Le Systéme en Énergies Propres Expliqué
L’hydrogène vert, produit à partir d’énergies renouvelables, est stocké dans deux réservoirs à 350 bars, qui alimentent l’Hydrogen Power Module (HPM-15) de Genevos, une pile à combustible qui convertit l’oxygène et l’hydrogène en eau, produisant ainsi de l’électricité. Cette conversion d’énergie est basée sur une réaction chimique plutôt que sur la combustion d’un combustible fossile pour créer de l’énergie. L’électricité est utilisée pour alimenter le système de propulsion et recharger les batteries li pour alimenter les systèmes auxiliaires.
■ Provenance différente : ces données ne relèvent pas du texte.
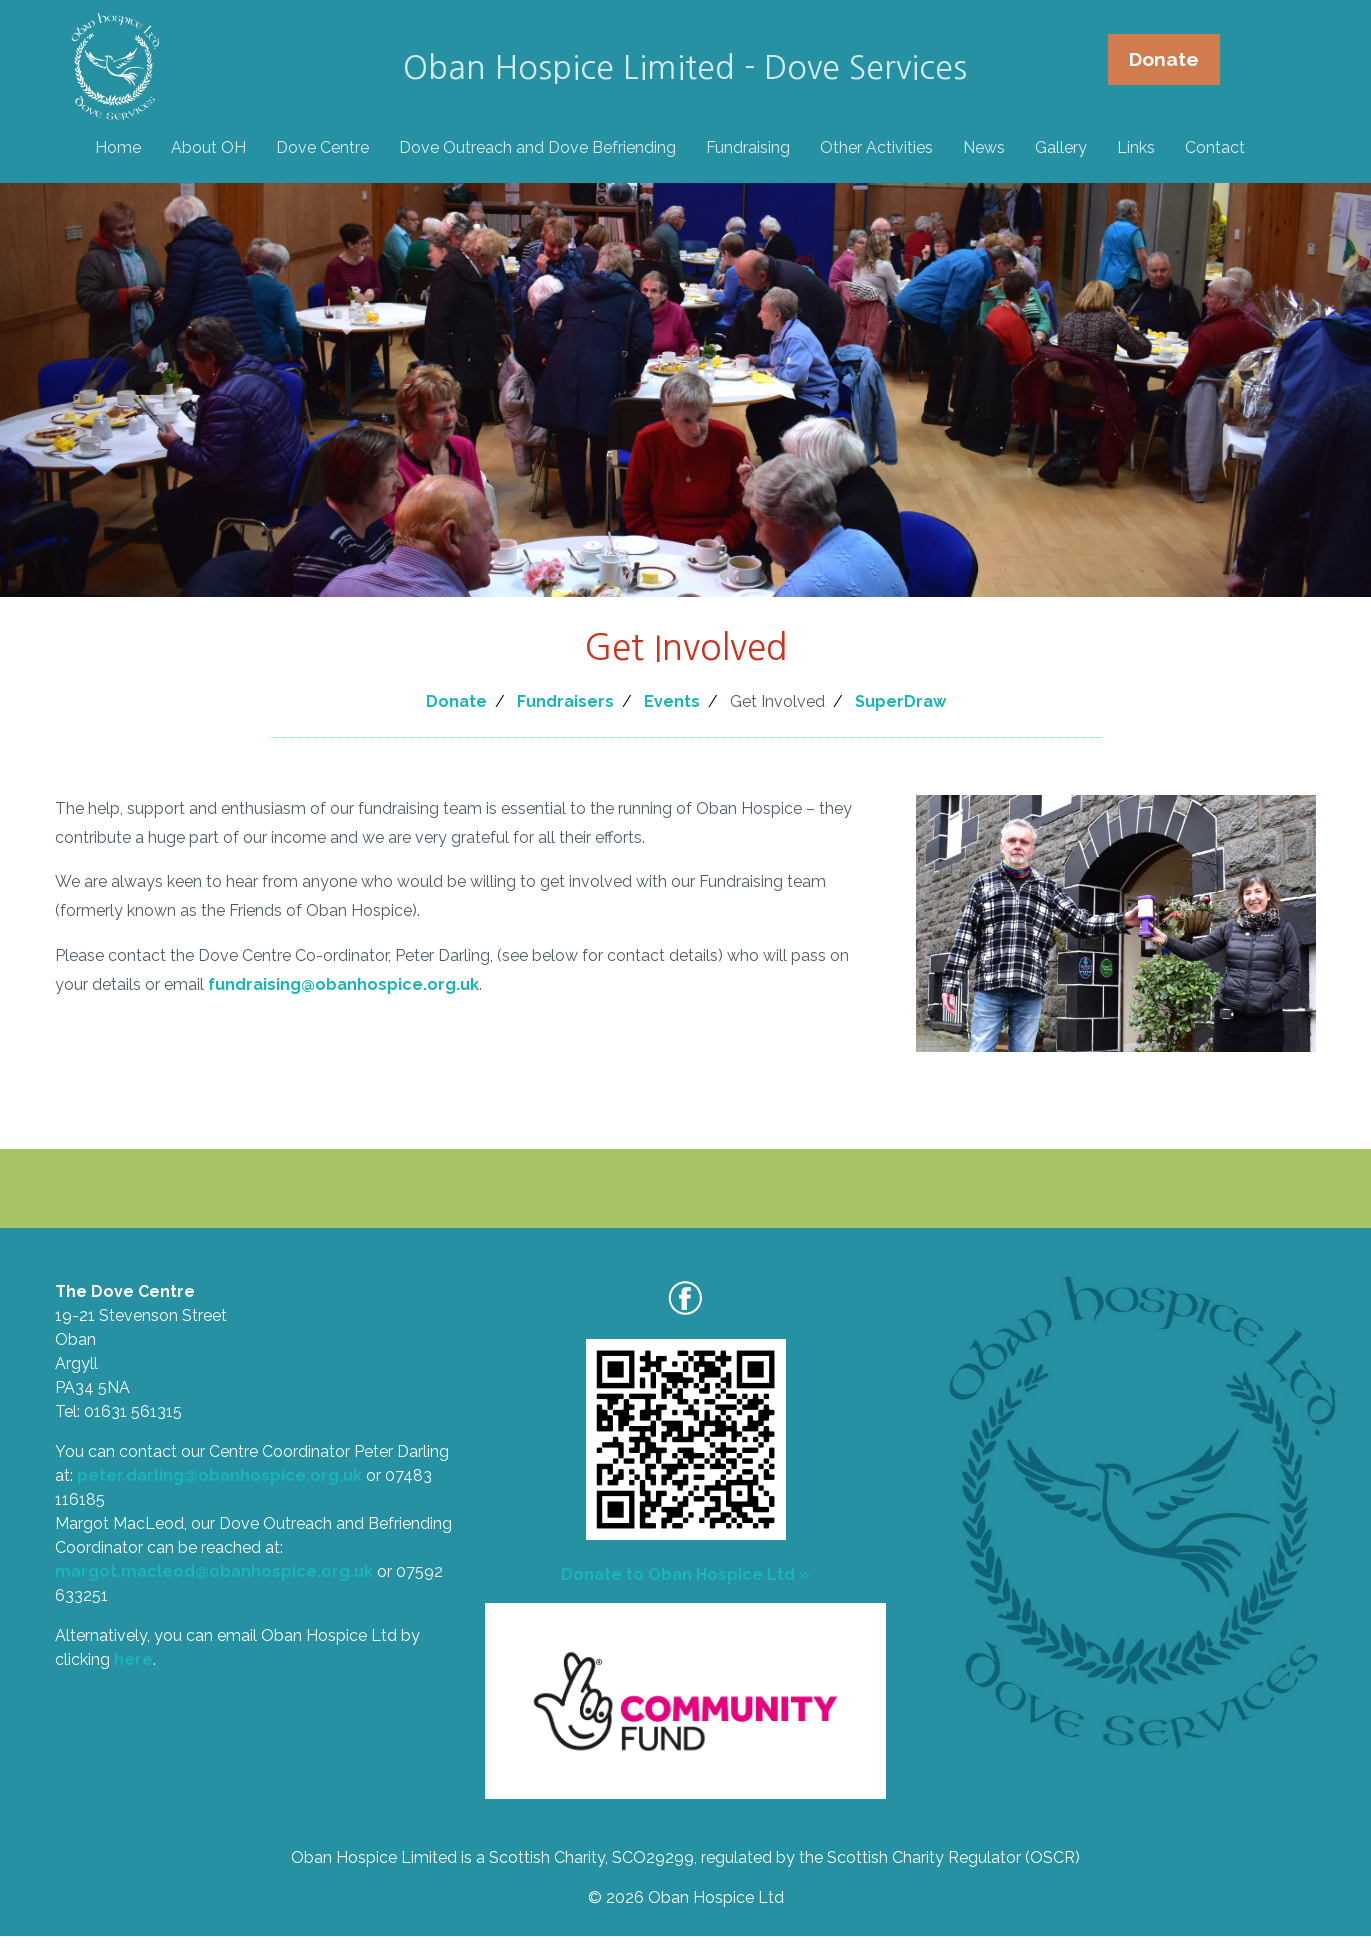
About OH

Un réseau de cellules photovoltaïques Maxeon Nc marinisées et protégées contre les chocs, intégrées sur 16 m2 du pont, capte l’énergie du soleil, avec une capacité totale de production d’énergie de plus de ~ 3,6 kW. Cette énergie, combinée à celle captée par un hydrogénérateur de 600 W, est utilisée pour charger les batteries, ce qui renforce la sécurité énergétique.
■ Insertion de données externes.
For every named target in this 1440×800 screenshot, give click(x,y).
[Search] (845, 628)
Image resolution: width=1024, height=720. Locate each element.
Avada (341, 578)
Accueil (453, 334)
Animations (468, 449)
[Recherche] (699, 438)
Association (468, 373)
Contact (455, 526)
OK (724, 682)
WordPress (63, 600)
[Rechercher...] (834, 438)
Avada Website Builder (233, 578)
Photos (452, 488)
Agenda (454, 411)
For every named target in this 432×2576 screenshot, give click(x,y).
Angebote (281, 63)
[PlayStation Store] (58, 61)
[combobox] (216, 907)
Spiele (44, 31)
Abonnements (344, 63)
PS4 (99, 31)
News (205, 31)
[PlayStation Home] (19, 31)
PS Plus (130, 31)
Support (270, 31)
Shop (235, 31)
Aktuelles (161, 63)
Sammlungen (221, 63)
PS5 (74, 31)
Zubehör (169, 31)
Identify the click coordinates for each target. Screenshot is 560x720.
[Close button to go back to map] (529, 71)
L’Incorporation de Composites à Faible Teneur en Carbone
Mais ce n’est pas seulement le système d’énergie propre qui distingue OceansLab du reste de la flotte IMOCA. La durabilité des matériaux utilisés dans la construction a également été au cœur du projet. “L’avancement des technologies en énergies propres dans le secteur maritime ne concerne pas seulement les systèmes énergétiques, mais aussi l’aspect intégral du bateau lui-même. Nous avons utilisé une solution “cradle to cradle” de résine époxy haute performance, entièrement recyclable, qui peut être décomposée chimiquement en fin de vie, à l’aide d’un acide acétique non toxique. Cela permet de séparer la résine de la fibre, de sorte qu’elles peuvent toutes deux être utilisées dans un nouveau cycle de vie. Il présente également l’avantage de permettre le nettoyage et la réutilisation des consommables afin de réduire les déchets, ce qui est extrêmement bénéfique pour le secteur de la construction navale qui utilise largement les procédés d’infusion sous vide de la résine”. Rajoute Sharp.
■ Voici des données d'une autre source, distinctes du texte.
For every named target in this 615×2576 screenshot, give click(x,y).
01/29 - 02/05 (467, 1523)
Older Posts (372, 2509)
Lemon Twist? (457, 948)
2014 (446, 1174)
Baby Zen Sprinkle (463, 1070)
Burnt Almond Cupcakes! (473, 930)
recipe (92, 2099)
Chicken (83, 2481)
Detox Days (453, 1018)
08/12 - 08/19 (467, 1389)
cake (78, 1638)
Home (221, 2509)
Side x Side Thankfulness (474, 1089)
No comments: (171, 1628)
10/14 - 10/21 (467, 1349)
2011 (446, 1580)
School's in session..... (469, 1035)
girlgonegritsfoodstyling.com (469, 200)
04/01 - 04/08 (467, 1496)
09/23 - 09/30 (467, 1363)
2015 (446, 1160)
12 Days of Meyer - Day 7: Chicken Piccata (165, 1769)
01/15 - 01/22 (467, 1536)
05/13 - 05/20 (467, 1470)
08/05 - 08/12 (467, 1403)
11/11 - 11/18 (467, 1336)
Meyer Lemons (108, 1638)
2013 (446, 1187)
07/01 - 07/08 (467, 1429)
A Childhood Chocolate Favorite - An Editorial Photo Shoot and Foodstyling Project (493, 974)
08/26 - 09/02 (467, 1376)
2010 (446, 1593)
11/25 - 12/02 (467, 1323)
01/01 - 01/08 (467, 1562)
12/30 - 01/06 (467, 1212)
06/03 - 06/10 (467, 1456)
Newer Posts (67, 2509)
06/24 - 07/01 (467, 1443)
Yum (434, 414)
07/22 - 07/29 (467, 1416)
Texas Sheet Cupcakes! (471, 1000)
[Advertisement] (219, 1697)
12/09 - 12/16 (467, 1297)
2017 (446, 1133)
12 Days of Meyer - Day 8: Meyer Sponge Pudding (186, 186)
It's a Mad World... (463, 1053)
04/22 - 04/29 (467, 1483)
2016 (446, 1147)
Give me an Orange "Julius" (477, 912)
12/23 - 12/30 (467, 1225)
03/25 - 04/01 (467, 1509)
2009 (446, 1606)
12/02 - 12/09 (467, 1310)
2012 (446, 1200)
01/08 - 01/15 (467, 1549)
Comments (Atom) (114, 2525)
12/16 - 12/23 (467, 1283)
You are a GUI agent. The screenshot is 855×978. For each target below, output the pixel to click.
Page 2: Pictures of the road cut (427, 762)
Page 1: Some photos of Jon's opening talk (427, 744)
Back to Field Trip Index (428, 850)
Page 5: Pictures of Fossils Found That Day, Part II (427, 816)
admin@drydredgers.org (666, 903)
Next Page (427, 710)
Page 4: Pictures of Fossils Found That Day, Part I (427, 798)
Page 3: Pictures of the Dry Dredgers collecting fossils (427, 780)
OceansLab a également remplacé un grand nombre de ses applications de fibres de carbone
performantes par des fibres de basalte afin de réduire considérablement l’empreinte carbone. La fibre de basalte est une fibre haute performance à faible empreinte, produite à partir de minéraux naturels qui peut être retraitée et recyclée en fin de vie sans perte de performance. OceansLab applique aussi les derniers développements en matière de fibres de carbone recyclées, qui ont été réalignées pour bénéficier des propriétés mécaniques directionnelles et élevées ofertes par les fibres de carbone.

Le Parrain d’OceansLab
Le parrain d’OceansLab, Bertrand Piccard, explorateur suisse, pionnier des énergies propres et fondateur de Solar Impulse, conclut : “OceansLab est un projet phare très important. Ce projet hydrogène n’est pas seulement destiné à des discussions autour d’un café, il s’agit de le mettre en œuvre, de montrer qu’il fonctionne et de montrer à d’autres personnes comment l’utiliser. Même si je viens du monde de l’aviation, je suis de très près ce qui se passe en mer. Je souhaite bonne chance à OceansLab et à Phil et j’espère que vous transmettrez très rapidement cet esprit de technologie en énergies propres dans le monde entier.